Fig.4  Weight-reduction design of small-sized DC motors
Fig.4 Weight-reduction design of small-sized DC motors

Meaning of the achievements

With regard to research of d-HDDR hereafter, anisotropy is around 80% at present, and research for the anisotropy improvement to 90% or more is ongoing. It will also be not just a dream to manufacture magnet powder that surpasses NdFeB sintered magnets, which will be 20 kOe in coercive force and 45 MGOe in maximum energy product.

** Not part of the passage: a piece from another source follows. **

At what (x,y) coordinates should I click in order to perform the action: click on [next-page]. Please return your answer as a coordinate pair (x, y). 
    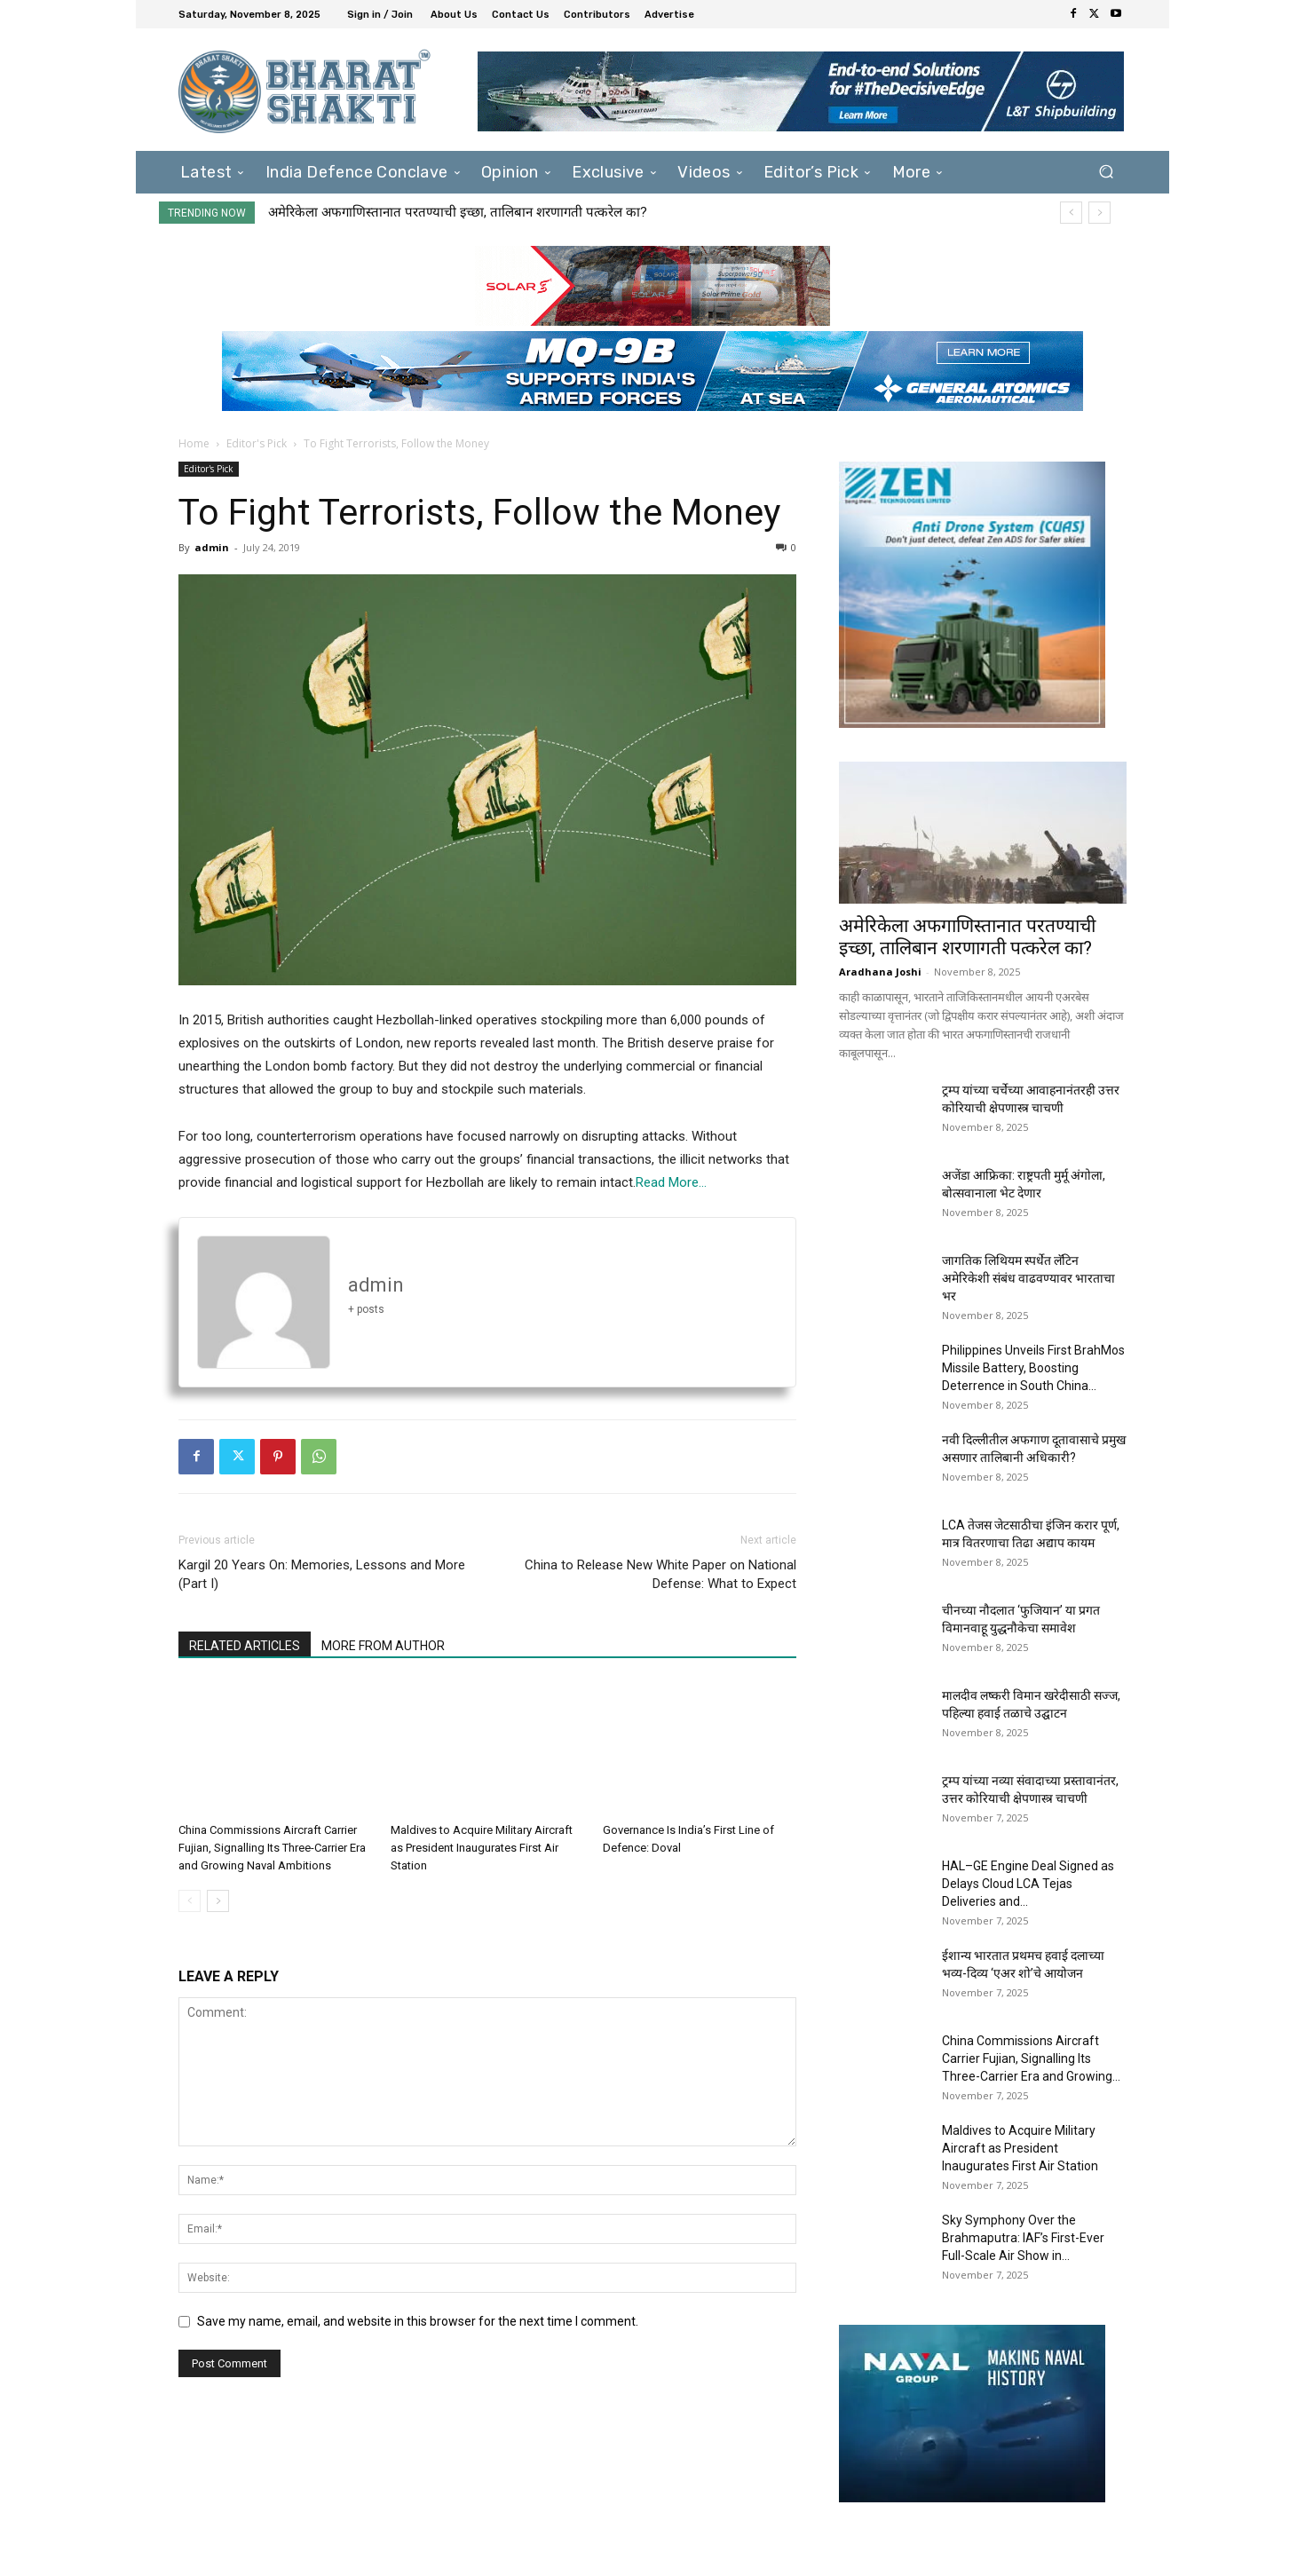     Looking at the image, I should click on (218, 1901).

In terms of practical application, Magfine is commercialized in numerous fields such as a magnet that enables high-output and miniaturization for automotive seat motors, ABS motors, rear wipers, power-driven tools, motors for welfare equipment, etc. in the field of small-sized motors. Also, in the field of high-output motors, Magfine is partially adopted in power-driven bikes, and from now on it is expected to win competition with NdFeB sintered magnets in air conditioners, refrigerators, washing machines, EPS, power-driven agricultural equipment and tools, EV motors, power generators, etc. Although the product volume at present is 40 tons per month, it is expected that the quantity of its use will rapidly be enlarged to 10,000 tons or more in the near future. The Dy-free NdFeB anisotropic bonded magnet will become one of the three major magnets including the ferrite magnet and NdFeB sintered magnet, and is expected to become the basic magnet for next generation motors.